À l'écoute de la Parole de Dieu
4eme Dimanche de Carême 14/03/2021
2 Ch. 36, 14-16.19-23 ; Ps. 136 ; Ep.2, 4-10 ; Jn.3, 14-21
Deux dimanches avant d’entrer dans la passion, la liturgie nous présente le mystère du mal et du salut.
Dans la première lecture (2 Ch), l'auteur vers les années 350 rappelle les catastrophes vécues par le peuple : Israël a tout perdu, son indépendance politique et religieuse. Jérusalem et le temple sont détruits : l’élite du peuple est emmenée en esclavage à Babylone. C’est le point zéro à cause, dit le prophète, des péchés du peuple. Mais il annonce que le salut viendra et qu’Israël retrouvera sa liberté politique et religieuse.
Paul ou un disciple, dans l'épître aux Éphésiens, présente la source du salut, l'amour du Père pour les hommes manifesté tout au long de l’histoire culmine en son fils Jésus-Christ.
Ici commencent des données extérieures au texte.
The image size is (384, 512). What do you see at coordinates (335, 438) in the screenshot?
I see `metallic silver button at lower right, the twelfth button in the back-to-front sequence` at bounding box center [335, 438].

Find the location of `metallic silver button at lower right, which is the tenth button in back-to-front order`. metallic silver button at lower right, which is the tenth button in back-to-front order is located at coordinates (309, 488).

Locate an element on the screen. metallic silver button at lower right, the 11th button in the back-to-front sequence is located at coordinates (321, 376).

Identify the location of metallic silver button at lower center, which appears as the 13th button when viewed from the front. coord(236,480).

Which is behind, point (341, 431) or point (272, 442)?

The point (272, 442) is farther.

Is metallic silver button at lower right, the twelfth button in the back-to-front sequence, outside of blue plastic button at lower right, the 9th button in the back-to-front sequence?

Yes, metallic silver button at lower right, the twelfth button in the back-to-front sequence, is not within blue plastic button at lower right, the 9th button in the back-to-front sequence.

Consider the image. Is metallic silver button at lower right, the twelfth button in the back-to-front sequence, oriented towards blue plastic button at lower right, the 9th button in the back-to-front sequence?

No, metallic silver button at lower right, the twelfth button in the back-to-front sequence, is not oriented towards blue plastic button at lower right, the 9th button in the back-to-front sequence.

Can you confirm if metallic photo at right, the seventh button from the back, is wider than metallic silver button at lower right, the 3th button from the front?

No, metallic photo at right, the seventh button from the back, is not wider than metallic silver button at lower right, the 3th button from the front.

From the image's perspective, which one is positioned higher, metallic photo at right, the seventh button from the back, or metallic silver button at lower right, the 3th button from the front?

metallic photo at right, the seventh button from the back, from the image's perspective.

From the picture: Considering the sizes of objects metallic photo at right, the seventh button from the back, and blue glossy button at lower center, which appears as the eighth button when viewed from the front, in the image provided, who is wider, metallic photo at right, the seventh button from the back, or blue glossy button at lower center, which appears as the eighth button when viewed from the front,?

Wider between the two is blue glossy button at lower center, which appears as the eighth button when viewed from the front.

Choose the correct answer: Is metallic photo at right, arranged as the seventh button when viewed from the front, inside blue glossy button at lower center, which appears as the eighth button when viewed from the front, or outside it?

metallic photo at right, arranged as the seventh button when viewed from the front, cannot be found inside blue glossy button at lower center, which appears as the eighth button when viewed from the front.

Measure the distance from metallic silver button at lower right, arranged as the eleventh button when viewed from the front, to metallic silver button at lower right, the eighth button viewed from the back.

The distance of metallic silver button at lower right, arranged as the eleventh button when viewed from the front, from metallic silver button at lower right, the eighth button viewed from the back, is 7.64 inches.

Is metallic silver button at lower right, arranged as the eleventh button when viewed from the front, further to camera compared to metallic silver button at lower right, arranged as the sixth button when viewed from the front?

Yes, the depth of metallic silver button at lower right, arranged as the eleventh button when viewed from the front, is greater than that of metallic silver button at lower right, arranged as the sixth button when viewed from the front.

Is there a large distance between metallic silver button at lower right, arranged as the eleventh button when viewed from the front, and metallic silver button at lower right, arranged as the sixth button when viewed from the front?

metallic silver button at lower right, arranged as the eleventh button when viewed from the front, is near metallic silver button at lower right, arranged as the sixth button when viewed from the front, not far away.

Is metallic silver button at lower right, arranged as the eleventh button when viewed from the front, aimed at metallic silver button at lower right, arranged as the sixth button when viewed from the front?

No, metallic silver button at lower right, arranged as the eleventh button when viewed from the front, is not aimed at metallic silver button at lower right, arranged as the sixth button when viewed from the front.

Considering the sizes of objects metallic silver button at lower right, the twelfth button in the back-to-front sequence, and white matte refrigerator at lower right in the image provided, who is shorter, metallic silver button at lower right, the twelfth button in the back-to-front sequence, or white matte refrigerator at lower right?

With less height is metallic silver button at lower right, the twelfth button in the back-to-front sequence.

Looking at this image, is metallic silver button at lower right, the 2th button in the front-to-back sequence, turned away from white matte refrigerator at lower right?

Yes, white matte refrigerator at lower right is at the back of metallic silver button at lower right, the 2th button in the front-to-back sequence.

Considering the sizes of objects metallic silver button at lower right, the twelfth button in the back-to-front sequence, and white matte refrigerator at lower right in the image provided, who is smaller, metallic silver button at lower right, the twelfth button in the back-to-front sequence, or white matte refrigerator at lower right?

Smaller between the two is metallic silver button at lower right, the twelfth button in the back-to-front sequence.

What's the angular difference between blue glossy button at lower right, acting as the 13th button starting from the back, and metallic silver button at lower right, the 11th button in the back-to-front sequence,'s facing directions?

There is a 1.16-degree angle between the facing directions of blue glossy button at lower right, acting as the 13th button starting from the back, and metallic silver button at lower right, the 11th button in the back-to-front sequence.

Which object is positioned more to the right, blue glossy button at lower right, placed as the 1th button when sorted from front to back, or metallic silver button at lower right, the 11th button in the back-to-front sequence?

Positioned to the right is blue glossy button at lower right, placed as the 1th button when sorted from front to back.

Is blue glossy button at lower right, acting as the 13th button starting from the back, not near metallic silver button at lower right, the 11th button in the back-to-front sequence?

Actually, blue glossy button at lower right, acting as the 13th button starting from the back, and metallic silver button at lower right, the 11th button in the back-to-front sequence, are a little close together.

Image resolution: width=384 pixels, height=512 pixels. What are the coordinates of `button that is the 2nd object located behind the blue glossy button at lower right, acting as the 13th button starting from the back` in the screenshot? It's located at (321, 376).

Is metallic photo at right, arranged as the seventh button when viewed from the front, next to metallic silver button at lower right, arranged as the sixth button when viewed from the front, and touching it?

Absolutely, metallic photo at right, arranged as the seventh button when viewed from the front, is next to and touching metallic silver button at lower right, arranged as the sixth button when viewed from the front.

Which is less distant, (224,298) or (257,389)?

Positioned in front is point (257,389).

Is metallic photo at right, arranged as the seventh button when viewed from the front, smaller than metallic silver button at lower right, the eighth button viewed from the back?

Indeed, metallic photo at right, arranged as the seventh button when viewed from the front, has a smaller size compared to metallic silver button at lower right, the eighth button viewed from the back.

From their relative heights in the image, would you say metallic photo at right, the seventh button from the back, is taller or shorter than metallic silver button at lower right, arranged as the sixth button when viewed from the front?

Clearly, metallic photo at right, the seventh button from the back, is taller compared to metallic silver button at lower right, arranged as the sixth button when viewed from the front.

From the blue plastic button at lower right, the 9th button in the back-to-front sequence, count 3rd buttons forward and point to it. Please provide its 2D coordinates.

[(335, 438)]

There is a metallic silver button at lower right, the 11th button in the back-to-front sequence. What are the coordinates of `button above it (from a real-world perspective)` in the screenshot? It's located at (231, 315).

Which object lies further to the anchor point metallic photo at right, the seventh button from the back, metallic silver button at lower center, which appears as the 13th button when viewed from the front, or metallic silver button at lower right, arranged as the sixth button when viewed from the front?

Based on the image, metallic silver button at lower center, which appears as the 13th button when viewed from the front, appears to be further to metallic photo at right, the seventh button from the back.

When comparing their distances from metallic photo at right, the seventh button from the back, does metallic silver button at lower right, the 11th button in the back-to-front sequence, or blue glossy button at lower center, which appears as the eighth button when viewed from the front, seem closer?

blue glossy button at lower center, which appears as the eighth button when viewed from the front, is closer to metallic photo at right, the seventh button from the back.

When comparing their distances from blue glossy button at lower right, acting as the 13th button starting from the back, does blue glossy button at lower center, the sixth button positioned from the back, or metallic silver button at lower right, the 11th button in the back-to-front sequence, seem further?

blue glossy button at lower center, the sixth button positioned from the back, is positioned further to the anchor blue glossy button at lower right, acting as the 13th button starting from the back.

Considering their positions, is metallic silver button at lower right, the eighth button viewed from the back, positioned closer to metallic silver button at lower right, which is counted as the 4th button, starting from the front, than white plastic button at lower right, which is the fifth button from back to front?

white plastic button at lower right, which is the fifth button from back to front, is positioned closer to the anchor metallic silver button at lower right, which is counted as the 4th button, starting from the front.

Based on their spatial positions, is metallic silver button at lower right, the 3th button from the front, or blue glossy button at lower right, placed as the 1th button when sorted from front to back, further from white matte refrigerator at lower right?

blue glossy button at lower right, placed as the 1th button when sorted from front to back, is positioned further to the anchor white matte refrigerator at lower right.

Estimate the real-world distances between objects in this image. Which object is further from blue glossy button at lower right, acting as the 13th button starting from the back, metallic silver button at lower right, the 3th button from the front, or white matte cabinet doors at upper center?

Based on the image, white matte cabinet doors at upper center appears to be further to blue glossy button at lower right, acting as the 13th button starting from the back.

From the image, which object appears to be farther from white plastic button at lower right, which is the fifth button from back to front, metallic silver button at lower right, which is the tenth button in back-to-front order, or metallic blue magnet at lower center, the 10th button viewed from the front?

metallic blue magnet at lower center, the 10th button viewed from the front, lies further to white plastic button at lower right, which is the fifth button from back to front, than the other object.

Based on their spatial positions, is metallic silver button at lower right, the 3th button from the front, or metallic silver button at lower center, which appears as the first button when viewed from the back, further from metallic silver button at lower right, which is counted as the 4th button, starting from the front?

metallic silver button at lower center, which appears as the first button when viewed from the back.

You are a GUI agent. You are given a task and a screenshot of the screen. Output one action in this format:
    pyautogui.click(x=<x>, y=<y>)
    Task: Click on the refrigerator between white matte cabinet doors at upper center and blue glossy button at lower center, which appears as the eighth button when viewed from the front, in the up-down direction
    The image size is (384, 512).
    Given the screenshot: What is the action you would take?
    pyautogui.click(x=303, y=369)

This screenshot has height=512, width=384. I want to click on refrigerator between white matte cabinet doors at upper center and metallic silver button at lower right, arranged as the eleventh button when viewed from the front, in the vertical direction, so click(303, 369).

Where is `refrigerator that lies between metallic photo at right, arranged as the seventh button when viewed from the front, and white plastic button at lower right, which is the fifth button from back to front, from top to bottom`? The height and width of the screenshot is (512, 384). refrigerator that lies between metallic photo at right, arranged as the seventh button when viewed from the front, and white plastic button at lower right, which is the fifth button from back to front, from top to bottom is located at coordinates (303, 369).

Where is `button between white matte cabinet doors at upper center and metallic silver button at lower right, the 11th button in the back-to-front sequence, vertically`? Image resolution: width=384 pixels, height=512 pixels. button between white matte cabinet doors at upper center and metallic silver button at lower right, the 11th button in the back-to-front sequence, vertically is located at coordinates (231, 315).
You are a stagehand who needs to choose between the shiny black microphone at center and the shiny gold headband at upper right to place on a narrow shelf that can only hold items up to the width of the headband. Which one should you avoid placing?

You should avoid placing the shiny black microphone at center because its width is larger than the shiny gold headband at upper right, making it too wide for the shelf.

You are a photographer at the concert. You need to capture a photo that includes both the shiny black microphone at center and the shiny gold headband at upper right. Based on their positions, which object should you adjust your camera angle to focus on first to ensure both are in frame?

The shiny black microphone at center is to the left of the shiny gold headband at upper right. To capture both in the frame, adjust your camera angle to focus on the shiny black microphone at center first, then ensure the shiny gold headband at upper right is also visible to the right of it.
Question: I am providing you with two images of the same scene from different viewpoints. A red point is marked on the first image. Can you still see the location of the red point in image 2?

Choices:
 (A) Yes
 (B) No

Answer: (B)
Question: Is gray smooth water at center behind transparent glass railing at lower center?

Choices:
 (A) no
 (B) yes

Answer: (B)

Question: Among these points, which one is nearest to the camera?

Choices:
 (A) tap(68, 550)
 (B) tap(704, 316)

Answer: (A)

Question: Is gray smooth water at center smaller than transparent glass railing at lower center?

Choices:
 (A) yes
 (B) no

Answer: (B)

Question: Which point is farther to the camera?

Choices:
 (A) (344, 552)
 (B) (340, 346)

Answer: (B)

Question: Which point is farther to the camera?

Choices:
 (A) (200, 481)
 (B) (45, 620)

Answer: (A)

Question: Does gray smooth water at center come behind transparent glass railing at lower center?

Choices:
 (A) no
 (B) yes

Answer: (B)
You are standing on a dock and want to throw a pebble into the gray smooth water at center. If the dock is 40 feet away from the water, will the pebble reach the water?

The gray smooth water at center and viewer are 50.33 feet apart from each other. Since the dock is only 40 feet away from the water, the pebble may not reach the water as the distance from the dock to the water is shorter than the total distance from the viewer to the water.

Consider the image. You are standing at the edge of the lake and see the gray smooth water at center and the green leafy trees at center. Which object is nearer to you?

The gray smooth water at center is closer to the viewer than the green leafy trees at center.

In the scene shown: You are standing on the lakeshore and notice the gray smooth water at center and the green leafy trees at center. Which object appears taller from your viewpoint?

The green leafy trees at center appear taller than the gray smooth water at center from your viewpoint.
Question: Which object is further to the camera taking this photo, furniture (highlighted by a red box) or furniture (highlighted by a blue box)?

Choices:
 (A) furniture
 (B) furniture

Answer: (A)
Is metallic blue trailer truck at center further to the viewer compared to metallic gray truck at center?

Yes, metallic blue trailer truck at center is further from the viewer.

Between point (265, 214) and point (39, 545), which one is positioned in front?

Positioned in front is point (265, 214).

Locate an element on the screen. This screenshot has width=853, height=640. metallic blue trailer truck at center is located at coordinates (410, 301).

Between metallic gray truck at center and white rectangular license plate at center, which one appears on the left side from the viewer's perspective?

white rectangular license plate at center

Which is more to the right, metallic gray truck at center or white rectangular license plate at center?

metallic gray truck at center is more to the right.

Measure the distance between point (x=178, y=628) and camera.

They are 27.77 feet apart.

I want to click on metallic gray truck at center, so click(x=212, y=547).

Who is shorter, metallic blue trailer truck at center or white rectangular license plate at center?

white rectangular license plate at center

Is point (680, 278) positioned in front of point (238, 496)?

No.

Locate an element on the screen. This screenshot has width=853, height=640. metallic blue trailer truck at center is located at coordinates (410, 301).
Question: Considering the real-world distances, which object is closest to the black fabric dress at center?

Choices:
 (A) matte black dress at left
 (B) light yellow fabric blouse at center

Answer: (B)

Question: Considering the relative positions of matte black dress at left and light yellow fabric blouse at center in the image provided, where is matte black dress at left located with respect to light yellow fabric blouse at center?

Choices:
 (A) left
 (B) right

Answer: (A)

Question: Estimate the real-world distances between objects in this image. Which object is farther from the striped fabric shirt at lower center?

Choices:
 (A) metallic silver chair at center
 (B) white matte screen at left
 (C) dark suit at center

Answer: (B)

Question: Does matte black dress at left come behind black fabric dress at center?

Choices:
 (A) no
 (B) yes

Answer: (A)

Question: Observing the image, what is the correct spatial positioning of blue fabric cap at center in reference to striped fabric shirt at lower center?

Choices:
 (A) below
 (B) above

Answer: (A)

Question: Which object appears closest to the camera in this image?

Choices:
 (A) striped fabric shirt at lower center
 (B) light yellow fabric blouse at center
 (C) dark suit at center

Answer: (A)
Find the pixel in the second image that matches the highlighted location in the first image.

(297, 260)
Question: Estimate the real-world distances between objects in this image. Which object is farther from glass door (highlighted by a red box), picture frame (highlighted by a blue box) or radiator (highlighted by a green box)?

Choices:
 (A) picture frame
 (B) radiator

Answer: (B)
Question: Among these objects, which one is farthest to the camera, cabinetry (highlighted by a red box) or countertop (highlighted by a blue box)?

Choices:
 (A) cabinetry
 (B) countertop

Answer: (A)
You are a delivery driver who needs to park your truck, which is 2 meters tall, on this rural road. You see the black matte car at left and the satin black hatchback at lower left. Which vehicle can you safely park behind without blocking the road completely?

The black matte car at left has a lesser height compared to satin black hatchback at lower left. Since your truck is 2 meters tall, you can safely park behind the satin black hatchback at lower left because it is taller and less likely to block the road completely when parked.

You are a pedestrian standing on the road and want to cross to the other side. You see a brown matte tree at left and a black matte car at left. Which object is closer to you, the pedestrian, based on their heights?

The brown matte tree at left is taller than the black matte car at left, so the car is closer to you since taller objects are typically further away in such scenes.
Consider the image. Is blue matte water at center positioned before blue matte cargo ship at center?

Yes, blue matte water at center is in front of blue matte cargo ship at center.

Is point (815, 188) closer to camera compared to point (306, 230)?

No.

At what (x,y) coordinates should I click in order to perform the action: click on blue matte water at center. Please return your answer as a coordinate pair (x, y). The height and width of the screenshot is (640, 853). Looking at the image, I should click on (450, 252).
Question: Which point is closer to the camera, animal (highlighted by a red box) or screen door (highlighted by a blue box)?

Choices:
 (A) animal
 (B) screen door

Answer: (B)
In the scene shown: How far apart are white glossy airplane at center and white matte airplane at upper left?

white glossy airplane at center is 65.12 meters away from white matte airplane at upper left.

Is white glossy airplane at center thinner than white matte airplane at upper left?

Il affirme même — un des rares textes du Nouveau Testament — que le salut n'est pas seulement à attendre pour la Fin des Temps, mais est déjà là : « C’est bien par grâce que vous êtes sauvés ; avec lui, il nous a ressuscités et il nous a fait siéger dans le Christ Jésus ».
L’Évangile (Jn 3, 14-21) présente les deux versants : le salut : « Dieu a tellement aimé le monde qu'il a donné son fils unique ... non pas pour juger le monde mais pour que par lui le monde soit » ; le mal : « Les hommes ont préféré les ténèbres à la lumière ».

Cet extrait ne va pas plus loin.